Maintes fois repoussé, le projet de loi sur la recherche, qui prévoit un investissement inédit pour redonner du souffle au système, a été adopté mercredi en Conseil des ministres sur fond de vive contestation contre une réforme jugée en trompe-l'oeil.

"Jamais depuis la fin de la deuxième guerre mondiale un gouvernement n'a réalisé un tel investissement dans la recherche", avec une prévision budgétaire de 25 milliards d'euros sur 10 ans, a fait valoir la ministre de la Recherche, Frédérique Vidal, à l'issue du Conseil des ministres.

Fruit de 18 mois de discussions et d'auditions, plusieurs fois reportée, la loi de programmation pluriannuelle de la recherche (LPPR) avait été lancée par Edouard Philippe en février 2019. Elle doit désormais être débattue au Parlement en septembre.

Son ambition: donner du "temps, de la visibilité et des moyens" à un système fragilisé par un déficit chronique d'investissement, et remettre la France sur les rails de la compétition scientifique mondiale.

Les 25 milliards d'euros doivent être injectés par étapes sur les dix prochaines années via une montée en charge progressive: 400 millions en 2021, 800 millions en 2022, 1,2 milliard en 2023... Avec l'objectif, en 2030, d'un budget annuel de 20 milliards d'euros par an, soit 5 milliards de plus qu'actuellement.

Cela doit permettre au budget de la recherche publique d'atteindre 1% du PIB, niveau auquel le pays s'est engagé il y a 20 ans.

Mais les opposants à la LPPR dénoncent une réforme en "trompe-l'oeil" faisant peser l'essentiel des efforts budgétaires sur les quinquennats suivants.
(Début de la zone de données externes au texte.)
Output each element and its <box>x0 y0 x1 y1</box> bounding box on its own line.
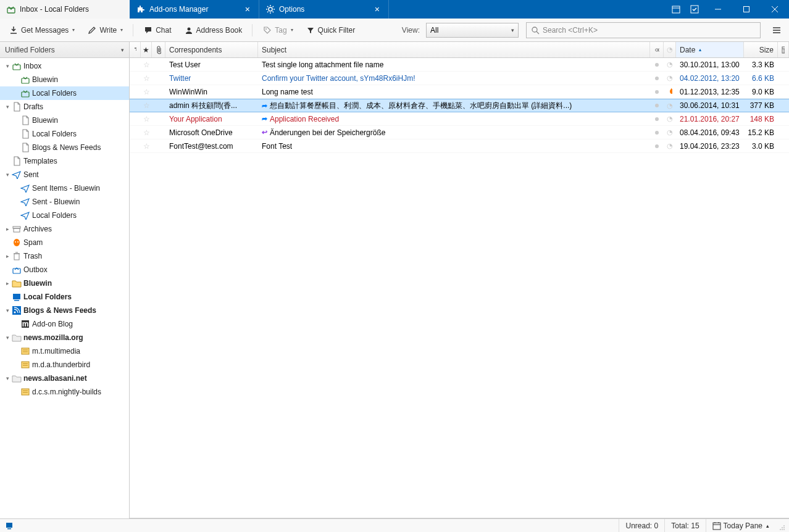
folder-item[interactable]: mAdd-on Blog <box>0 317 129 331</box>
folder-item[interactable]: Spam <box>0 236 129 249</box>
folder-item[interactable]: Blogs & News Feeds <box>0 141 129 154</box>
read-status[interactable]: ◔ <box>664 142 676 150</box>
read-status[interactable]: ◔ <box>664 115 676 123</box>
twisty-icon[interactable]: ▾ <box>4 172 11 178</box>
spam-status[interactable] <box>650 104 664 107</box>
col-correspondents[interactable]: Correspondents <box>165 42 258 57</box>
folder-item[interactable]: Local Folders <box>0 86 129 100</box>
chevron-down-icon[interactable]: ▾ <box>121 47 124 53</box>
folder-item[interactable]: ▾Sent <box>0 168 129 181</box>
twisty-icon[interactable]: ▾ <box>4 104 11 110</box>
star-icon[interactable]: ☆ <box>141 128 152 137</box>
get-messages-button[interactable]: Get Messages ▾ <box>4 23 80 38</box>
message-row[interactable]: ☆TwitterConfirm your Twitter account, sY… <box>130 72 789 85</box>
col-date[interactable]: Date▴ <box>676 42 744 57</box>
message-row[interactable]: ☆FontTest@test.comFont Test◔19.04.2016, … <box>130 139 789 153</box>
folder-item[interactable]: Bluewin <box>0 73 129 86</box>
close-icon[interactable]: × <box>372 4 382 14</box>
folder-item[interactable]: Bluewin <box>0 114 129 127</box>
star-icon[interactable]: ☆ <box>141 74 152 83</box>
folder-item[interactable]: m.t.multimedia <box>0 344 129 358</box>
col-read[interactable]: ◔ <box>664 42 676 57</box>
tag-button[interactable]: Tag ▾ <box>257 23 298 38</box>
spam-status[interactable] <box>650 63 664 67</box>
col-spam[interactable] <box>650 42 664 57</box>
folder-item[interactable]: d.c.s.m.nightly-builds <box>0 385 129 399</box>
folder-item[interactable]: ▾news.albasani.net <box>0 372 129 385</box>
message-row[interactable]: ☆admin 科技顧問(香...➦想自動計算餐歷帳目、利潤、成本、原材料倉存、手… <box>130 99 789 112</box>
chevron-down-icon[interactable]: ▾ <box>290 27 293 33</box>
message-row[interactable]: ☆Test UserTest single long attachment fi… <box>130 58 789 72</box>
folder-item[interactable]: Templates <box>0 154 129 168</box>
spam-status[interactable] <box>650 144 664 148</box>
read-status[interactable]: ◔ <box>664 60 676 69</box>
folder-item[interactable]: ▾Blogs & News Feeds <box>0 304 129 317</box>
app-menu-button[interactable] <box>768 22 785 38</box>
chevron-down-icon[interactable]: ▾ <box>119 27 123 33</box>
star-icon[interactable]: ☆ <box>141 101 152 110</box>
folder-item[interactable]: Outbox <box>0 263 129 276</box>
col-subject[interactable]: Subject <box>258 42 650 57</box>
folder-pane-header[interactable]: Unified Folders ▾ <box>0 42 129 58</box>
folder-item[interactable]: ▾Inbox <box>0 59 129 73</box>
spam-status[interactable] <box>650 90 664 94</box>
read-status[interactable]: ◔ <box>664 74 676 82</box>
folder-item[interactable]: ▾news.mozilla.org <box>0 331 129 344</box>
folder-item[interactable]: Sent - Bluewin <box>0 195 129 209</box>
search-input[interactable]: Search <Ctrl+K> <box>526 22 761 38</box>
read-status[interactable]: ◔ <box>664 102 676 110</box>
maximize-button[interactable] <box>732 0 761 19</box>
twisty-icon[interactable]: ▸ <box>4 253 11 259</box>
chevron-down-icon[interactable]: ▾ <box>71 27 75 33</box>
svg-point-63 <box>782 527 783 528</box>
column-picker[interactable] <box>778 42 789 57</box>
col-thread[interactable] <box>130 42 141 57</box>
folder-item[interactable]: Local Folders <box>0 290 129 304</box>
folder-item[interactable]: ▸Trash <box>0 249 129 263</box>
message-row[interactable]: ☆WinWinWinLong name test01.12.2013, 12:3… <box>130 85 789 99</box>
twisty-icon[interactable]: ▾ <box>4 63 11 69</box>
chat-button[interactable]: Chat <box>138 23 176 38</box>
spam-status[interactable] <box>650 77 664 80</box>
col-star[interactable]: ★ <box>141 42 152 57</box>
twisty-icon[interactable]: ▾ <box>4 335 11 341</box>
tab-addons[interactable]: Add-ons Manager × <box>130 0 259 19</box>
star-icon[interactable]: ☆ <box>141 60 152 69</box>
spam-status[interactable] <box>650 117 664 121</box>
minimize-button[interactable] <box>704 0 732 19</box>
star-icon[interactable]: ☆ <box>141 88 152 96</box>
write-button[interactable]: Write ▾ <box>82 23 128 38</box>
read-status[interactable] <box>664 88 676 96</box>
tab-inbox[interactable]: Inbox - Local Folders <box>0 0 130 19</box>
today-pane-button[interactable]: Today Pane ▴ <box>706 519 775 532</box>
col-attachment[interactable] <box>152 42 165 57</box>
message-row[interactable]: ☆Your Application➦Application Received◔2… <box>130 112 789 126</box>
online-status-icon[interactable] <box>4 519 21 532</box>
folder-item[interactable]: ▸Bluewin <box>0 276 129 290</box>
star-icon[interactable]: ☆ <box>141 115 152 123</box>
twisty-icon[interactable]: ▸ <box>4 226 11 232</box>
folder-item[interactable]: Local Folders <box>0 209 129 222</box>
col-size[interactable]: Size <box>744 42 778 57</box>
twisty-icon[interactable]: ▸ <box>4 280 11 286</box>
address-book-button[interactable]: Address Book <box>179 23 248 38</box>
tab-options[interactable]: Options × <box>259 0 389 19</box>
resize-grip[interactable] <box>775 521 785 531</box>
read-status[interactable]: ◔ <box>664 128 676 136</box>
quick-filter-button[interactable]: Quick Filter <box>301 23 361 38</box>
folder-item[interactable]: ▸Archives <box>0 222 129 236</box>
spam-status[interactable] <box>650 131 664 135</box>
star-icon[interactable]: ☆ <box>141 142 152 151</box>
folder-item[interactable]: ▾Drafts <box>0 100 129 114</box>
view-select[interactable]: All ▾ <box>426 23 519 38</box>
tasks-icon[interactable] <box>685 0 704 19</box>
close-icon[interactable]: × <box>243 4 253 14</box>
calendar-icon[interactable] <box>667 0 685 19</box>
twisty-icon[interactable]: ▾ <box>4 375 11 381</box>
close-button[interactable] <box>761 0 789 19</box>
folder-item[interactable]: Sent Items - Bluewin <box>0 181 129 195</box>
folder-item[interactable]: Local Folders <box>0 127 129 141</box>
message-row[interactable]: ☆Microsoft OneDrive↩Änderungen bei der S… <box>130 126 789 139</box>
folder-item[interactable]: m.d.a.thunderbird <box>0 358 129 372</box>
twisty-icon[interactable]: ▾ <box>4 307 11 314</box>
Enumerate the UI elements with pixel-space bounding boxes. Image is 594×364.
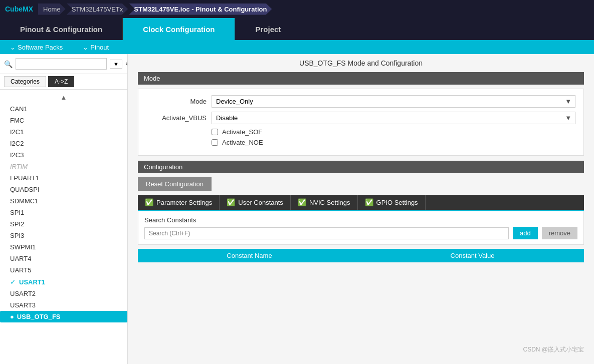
mode-section-wrapper: Mode Mode Device_Only ▼ Activate_VBUS (138, 72, 584, 156)
main-layout: 🔍 ▼ ⚙ Categories A->Z ▲ CAN1 FMC I2C1 I2… (0, 54, 594, 364)
watermark: CSDN @嵌入式小宅宝 (523, 345, 584, 354)
sidebar-item-i2c1[interactable]: I2C1 (0, 126, 127, 138)
user-constants-label: User Constants (238, 199, 283, 206)
can1-label: CAN1 (10, 105, 28, 113)
mode-row: Mode Device_Only ▼ (146, 95, 575, 108)
usart2-label: USART2 (10, 290, 36, 297)
remove-button[interactable]: remove (542, 227, 577, 239)
search-constants-label: Search Constants (144, 216, 577, 224)
config-section: Configuration Reset Configuration ✅ Para… (138, 161, 584, 262)
tab-clock[interactable]: Clock Configuration (123, 18, 235, 40)
activate-sof-row: Activate_SOF (146, 128, 575, 136)
sidebar-item-usart3[interactable]: USART3 (0, 299, 127, 311)
i2c3-label: I2C3 (10, 151, 24, 159)
sidebar-item-usart1[interactable]: ✓ USART1 (0, 276, 127, 288)
user-constants-check-icon: ✅ (227, 198, 235, 206)
sidebar-item-usart2[interactable]: USART2 (0, 288, 127, 299)
config-tab-parameter-settings[interactable]: ✅ Parameter Settings (138, 195, 220, 210)
sub-header-pinout[interactable]: ⌄ Pinout (83, 44, 109, 51)
check-icon-usart1: ✓ (10, 278, 16, 286)
sdmmc1-label: SDMMC1 (10, 197, 38, 205)
breadcrumb-file[interactable]: STM32L475VE.ioc - Pinout & Configuration (129, 4, 272, 15)
spi1-label: SPI1 (10, 209, 24, 216)
sub-header-software-packs[interactable]: ⌄ Software Packs (10, 44, 63, 51)
sidebar-item-uart4[interactable]: UART4 (0, 253, 127, 264)
breadcrumb: Home STM32L475VETx STM32L475VE.ioc - Pin… (38, 4, 273, 15)
mode-label: Mode (146, 98, 207, 105)
usb-otg-fs-label: USB_OTG_FS (17, 313, 61, 320)
tab-pinout[interactable]: Pinout & Configuration (0, 18, 123, 40)
breadcrumb-home[interactable]: Home (38, 4, 66, 15)
sidebar-item-i2c3[interactable]: I2C3 (0, 149, 127, 161)
gpio-settings-label: GPIO Settings (376, 199, 418, 206)
sidebar-item-uart5[interactable]: UART5 (0, 264, 127, 276)
top-nav: CubeMX Home STM32L475VETx STM32L475VE.io… (0, 0, 594, 18)
reset-configuration-button[interactable]: Reset Configuration (138, 177, 212, 191)
tab-categories[interactable]: Categories (4, 76, 46, 87)
sidebar-item-spi2[interactable]: SPI2 (0, 218, 127, 230)
usb-otg-fs-check-icon: ● (10, 313, 14, 320)
parameter-settings-check-icon: ✅ (145, 198, 153, 206)
chevron-down-icon-2: ⌄ (83, 44, 88, 51)
activate-sof-label[interactable]: Activate_SOF (222, 128, 262, 136)
activate-vbus-select-wrapper: Disable ▼ (212, 112, 575, 124)
sidebar-item-i2c2[interactable]: I2C2 (0, 138, 127, 149)
mode-section-header: Mode (138, 72, 584, 85)
activate-vbus-label: Activate_VBUS (146, 114, 207, 122)
sidebar: 🔍 ▼ ⚙ Categories A->Z ▲ CAN1 FMC I2C1 I2… (0, 54, 128, 364)
config-tab-nvic-settings[interactable]: ✅ NVIC Settings (291, 195, 358, 210)
constant-name-header: Constant Name (138, 249, 361, 262)
activate-noe-checkbox[interactable] (212, 139, 218, 146)
i2c2-label: I2C2 (10, 140, 24, 147)
tab-project[interactable]: Project (235, 18, 301, 40)
sidebar-item-quadspi[interactable]: QUADSPI (0, 184, 127, 195)
nvic-settings-check-icon: ✅ (298, 198, 306, 206)
fmc-label: FMC (10, 117, 24, 124)
parameter-settings-label: Parameter Settings (156, 199, 212, 206)
sidebar-list: ▲ CAN1 FMC I2C1 I2C2 I2C3 IRTIM LPUART1 (0, 90, 127, 364)
search-row: add remove (144, 227, 577, 239)
sidebar-item-lpuart1[interactable]: LPUART1 (0, 172, 127, 184)
activate-sof-checkbox[interactable] (212, 129, 218, 135)
config-tab-user-constants[interactable]: ✅ User Constants (220, 195, 291, 210)
gpio-settings-check-icon: ✅ (365, 198, 373, 206)
add-button[interactable]: add (513, 227, 538, 239)
constants-table-header: Constant Name Constant Value (138, 249, 584, 262)
config-section-header: Configuration (138, 161, 584, 173)
activate-vbus-select[interactable]: Disable (212, 112, 575, 124)
app-logo: CubeMX (5, 5, 33, 13)
content-area: USB_OTG_FS Mode and Configuration Mode M… (128, 54, 594, 364)
nvic-settings-label: NVIC Settings (309, 199, 350, 206)
activate-vbus-row: Activate_VBUS Disable ▼ (146, 112, 575, 124)
sidebar-item-fmc[interactable]: FMC (0, 115, 127, 126)
config-tab-gpio-settings[interactable]: ✅ GPIO Settings (358, 195, 426, 210)
swpmi1-label: SWPMI1 (10, 243, 36, 251)
sidebar-item-irtim: IRTIM (0, 161, 127, 172)
sidebar-item-spi3[interactable]: SPI3 (0, 230, 127, 241)
constant-value-header: Constant Value (361, 249, 584, 262)
scroll-up-btn[interactable]: ▲ (0, 92, 127, 103)
spi3-label: SPI3 (10, 232, 24, 239)
sidebar-item-spi1[interactable]: SPI1 (0, 207, 127, 218)
sidebar-item-sdmmc1[interactable]: SDMMC1 (0, 195, 127, 207)
sidebar-item-usb-otg-fs[interactable]: ● USB_OTG_FS (0, 311, 127, 322)
search-constants-panel: Search Constants add remove (138, 211, 584, 245)
sub-header: ⌄ Software Packs ⌄ Pinout (0, 40, 594, 54)
sidebar-item-swpmi1[interactable]: SWPMI1 (0, 241, 127, 253)
software-packs-label: Software Packs (18, 44, 63, 51)
mode-select[interactable]: Device_Only (212, 95, 575, 108)
search-constants-input[interactable] (144, 227, 509, 239)
usart1-label: USART1 (19, 278, 45, 286)
i2c1-label: I2C1 (10, 128, 24, 136)
search-dropdown[interactable]: ▼ (110, 60, 122, 69)
breadcrumb-device[interactable]: STM32L475VETx (67, 4, 128, 15)
pinout-label: Pinout (90, 44, 109, 51)
tab-az[interactable]: A->Z (48, 76, 74, 87)
search-input[interactable] (16, 58, 107, 70)
activate-noe-label[interactable]: Activate_NOE (222, 139, 263, 146)
quadspi-label: QUADSPI (10, 186, 40, 193)
sidebar-tabs: Categories A->Z (0, 74, 127, 90)
sidebar-item-can1[interactable]: CAN1 (0, 103, 127, 115)
search-icon: 🔍 (4, 60, 13, 68)
mode-select-wrapper: Device_Only ▼ (212, 95, 575, 108)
Le seul financement "garanti" est l'enveloppe de 400 millions d'euros l'an prochain, soit 100 millions de moins qu'en 2020, soulignent-ils.

Très attendue après des décennies de coupes claires, la LPPR a déclenché une vague de protestation sans précédent dans le monde universitaire et scientifique, où syndicats et collectifs ont multiplié les actions (rassemblements, pétitions, démissions, journées "facs mortes"...), et envoyé plusieurs milliers de personnes dans la rue début mars pour demander le retrait d'un projet "inique".

- "A marche forcée" -

"Alors que le chef de l'Etat avait annoncé en mars la suspension des réformes en raison de la pandémie mondiale, la ministre de la Recherche continue de porter à marche forcée un projet de loi qui ne cesse de susciter de nouvelles oppositions", a réagi dans un communiqué le collectif des "Facs et Labos en lutte", fer de lance de la mobilisation.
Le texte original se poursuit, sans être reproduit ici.